Sara Bainbridge from Macmillan Cancer Support commented: "This data supports what we have been sounding the alarm about for months – COVID-19 has caused significant disruption to cancer diagnoses and treatment. NHS professionals are doing an incredible job in the face of unbelievably challenging circumstances. Despite this, we know that tens of thousands of people are living with cancer which hasn’t yet been diagnosed and, as a result, they haven’t started treatment, while others have been forced to watch helplessly as their treatment is delayed or cancelled.
"It is critical cancer does not become the ‘Forgotten C’ in this pandemic. We must see Government action to ensure cancer services are protected through the winter and this second wave. By continuing to guarantee staff numbers, COVID-free spaces and the required testing, the public can be confident that NHS services are safe and open for business."
'COVID-19 Fear' & Diabetes
Diabetes UK is urging parents to seek help for type 1 diabetes symptoms in children after study results in BMJ Paediatrics Open suggested fear of COVID-19 was behind 40% of delayed diagnoses.
The data come from the UK Association of Children’s Diabetes Clinicians' survey in 88 diabetes units in England, Wales, and Northern Ireland between March and June.
Of all patients presenting as newly diagnosed T1D, 51% presented in diabetic ketoacidosis (DKA) and 54% presented with severe DKA.
Issues accessing GP services were cited in 22% of cases and 17% of cases involved "symptoms being misdiagnosed or not recognised as diabetes such as: symptoms mistaken for a respiratory illness during a GP video consultation, tiredness due to lack of routine and increased thirst attributed to a ‘heat wave’ by the family".
Diabetes UK Head of Care, Dan Howarth, commented: "It’s very concerning that many children and young people are not being diagnosed with type 1 diabetes until their symptoms become severe."
Medical students will be among the first to return to university 4-18 January next year.
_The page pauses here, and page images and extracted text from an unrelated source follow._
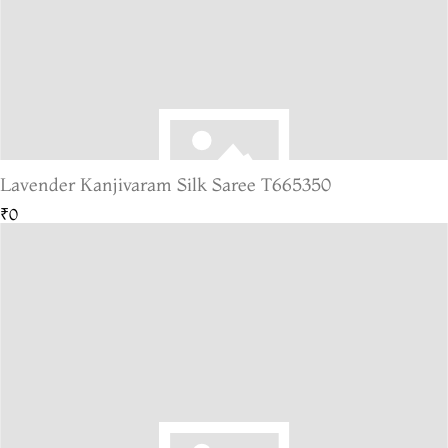
Lavender Kanjivaram Silk Saree T665350
₹0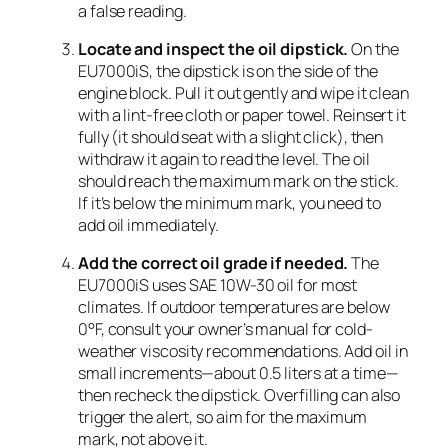
a false reading.
Locate and inspect the oil dipstick.
On the
EU7000iS, the dipstick is on the side of the
engine block. Pull it out gently and wipe it clean
with a lint-free cloth or paper towel. Reinsert it
fully (it should seat with a slight click), then
withdraw it again to read the level. The oil
should reach the maximum mark on the stick.
If it’s below the minimum mark, you need to
add oil immediately.
Add the correct oil grade if needed.
The
EU7000iS uses SAE 10W-30 oil for most
climates. If outdoor temperatures are below
0°F, consult your owner’s manual for cold-
weather viscosity recommendations. Add oil in
small increments—about 0.5 liters at a time—
then recheck the dipstick. Overfilling can also
trigger the alert, so aim for the maximum
mark, not above it.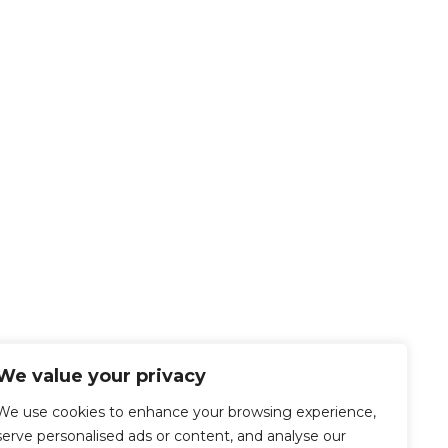
We value your privacy
We use cookies to enhance your browsing experience,
serve personalised ads or content, and analyse our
Most other courses will begin online before a phased return to campus from 25 January.
Thursday was the start of the travel window for students living away from home.
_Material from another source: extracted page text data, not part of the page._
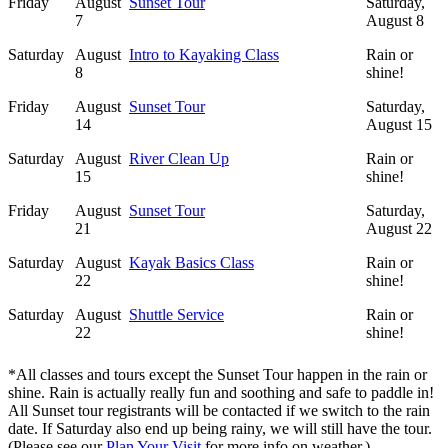
Friday
August
Sunset Tour
Saturday,
7
August 8
Saturday
August
Intro to Kayaking Class
Rain or
8
shine!
Friday
August
Sunset Tour
Saturday,
14
August 15
Saturday
August
River Clean Up
Rain or
15
shine!
Friday
August
Sunset Tour
Saturday,
21
August 22
Saturday
August
Kayak Basics Class
Rain or
22
shine!
Saturday
August
Shuttle Service
Rain or
22
shine!
*All classes and tours except the Sunset Tour happen in the rain or
shine. Rain is actually really fun and soothing and safe to paddle in!
All Sunset tour registrants will be contacted if we switch to the rain
date. If Saturday also end up being rainy, we will still have the tour.
(Please see our
Plan Your Visit
for more info on weather.)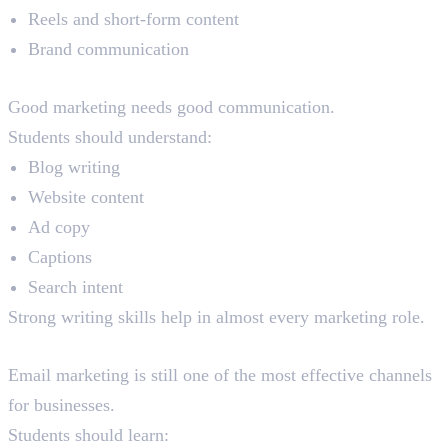
Reels and short-form content
Brand communication
Content Writing
Good marketing needs good communication.
Students should understand:
Blog writing
Website content
Ad copy
Captions
Search intent
Strong writing skills help in almost every marketing role.
Email Marketing
Email marketing is still one of the most effective channels
for businesses.
Students should learn: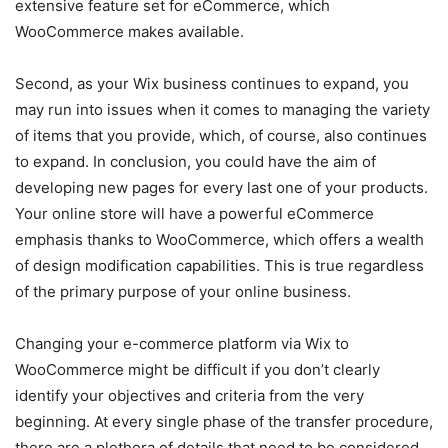
extensive feature set for eCommerce, which
WooCommerce makes available.
Second, as your Wix business continues to expand, you
may run into issues when it comes to managing the variety
of items that you provide, which, of course, also continues
to expand. In conclusion, you could have the aim of
developing new pages for every last one of your products.
Your online store will have a powerful eCommerce
emphasis thanks to WooCommerce, which offers a wealth
of design modification capabilities. This is true regardless
of the primary purpose of your online business.
Changing your e-commerce platform via Wix to
WooCommerce might be difficult if you don’t clearly
identify your objectives and criteria from the very
beginning. At every single phase of the transfer procedure,
there are a plethora of details that need to be considered.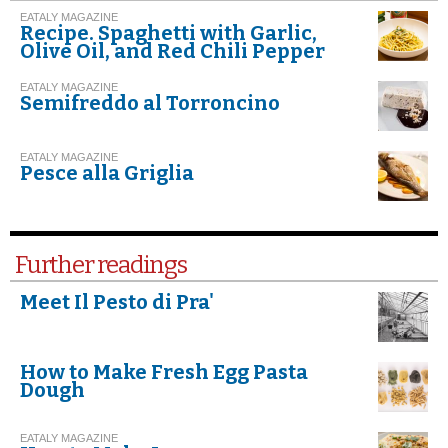
EATALY MAGAZINE
Recipe. Spaghetti with Garlic,
Olive Oil, and Red Chili Pepper
EATALY MAGAZINE
Semifreddo al Torroncino
EATALY MAGAZINE
Pesce alla Griglia
Further readings
Meet Il Pesto di Pra'
How to Make Fresh Egg Pasta
Dough
EATALY MAGAZINE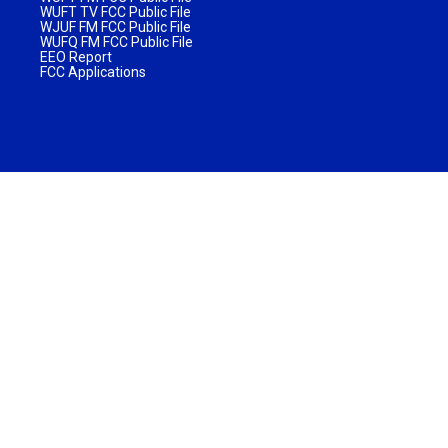
WUFT TV FCC Public File
WJUF FM FCC Public File
WUFQ FM FCC Public File
EEO Report
FCC Applications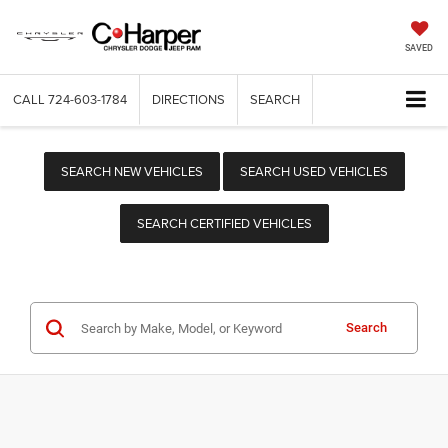
SAVED
CALL
724-603-1784
DIRECTIONS
SEARCH
SEARCH NEW VEHICLES
SEARCH USED VEHICLES
SEARCH CERTIFIED VEHICLES
Search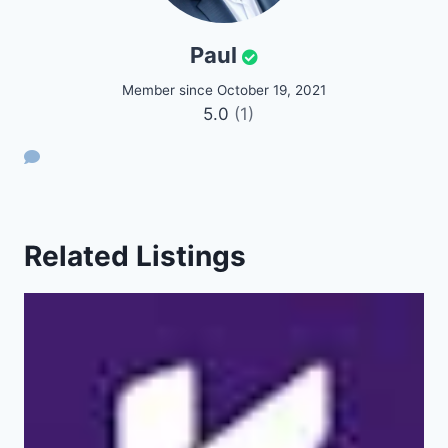
Paul
Member since October 19, 2021
5.0
(1)
Related Listings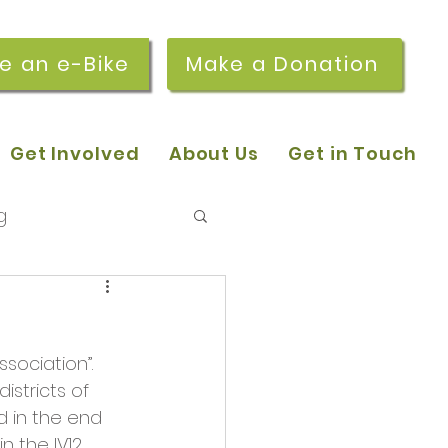
re an e-Bike
Make a Donation
Get Involved
About Us
Get in Touch
g
 pop-in sessions
sociation”. 
r Stories
stricts of 
 in the end 
 the IV12 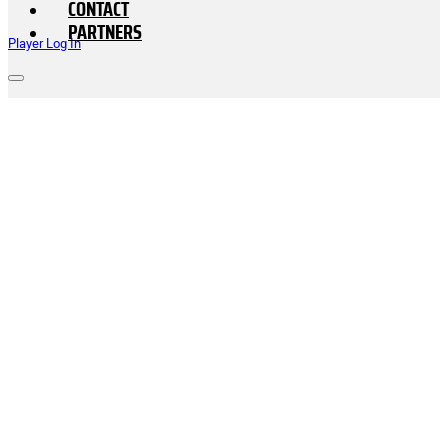
CONTACT
PARTNERS
Player Log In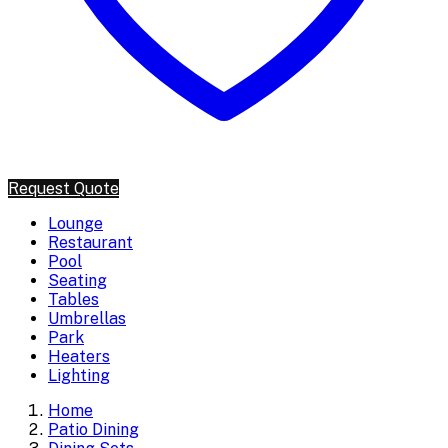
Request Quote
Lounge
Restaurant
Pool
Seating
Tables
Umbrellas
Park
Heaters
Lighting
Home
Patio Dining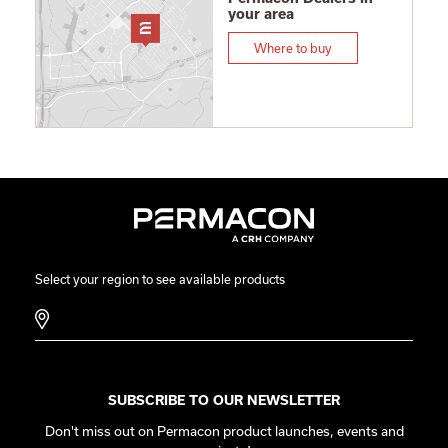
your area
Where to buy
Select your region to see available products
SUBSCRIBE TO OUR NEWSLETTER
Don't miss out on Permacon product launches, events and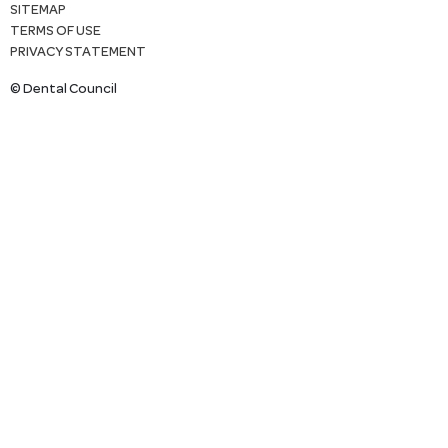
SITEMAP
TERMS OF USE
PRIVACY STATEMENT
© Dental Council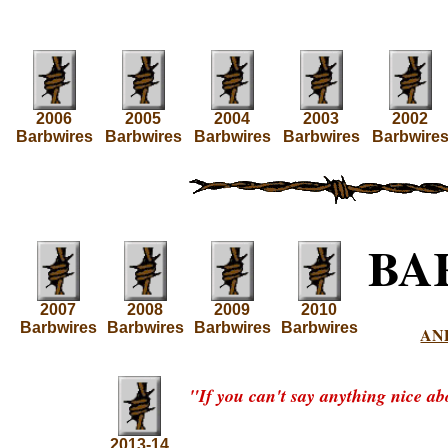
2006
2005
2004
2003
2002
Barbwires
Barbwires
Barbwires
Barbwires
Barbwire
BA
2007
2008
2009
2010
Barbwires
Barbwires
Barbwires
Barbwires
AN
"If you can't say anything nice ab
2013-14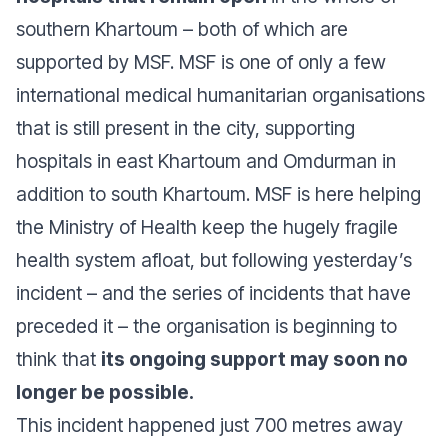
southern Khartoum – both of which are
supported by MSF. MSF is one of only a few
international medical humanitarian organisations
that is still present in the city, supporting
hospitals in east Khartoum and Omdurman in
addition to south Khartoum. MSF is here helping
the Ministry of Health keep the hugely fragile
health system afloat, but following yesterday’s
incident – and the series of incidents that have
preceded it – the organisation is beginning to
think that
its ongoing support may soon no
longer be possible.
This incident happened just 700 metres away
Arrangements are being made for universities in England to give students two rapid lateral flow tests, 3 days apart when they return after the Christmas break.
UNISON says there's evidence some hospitals in England are starting to charge staff for parking again and is pressing for free parking to be reinstated.
Ministers say charges are a matter for individual trusts but free staff night shift parking remains a manifesto promise.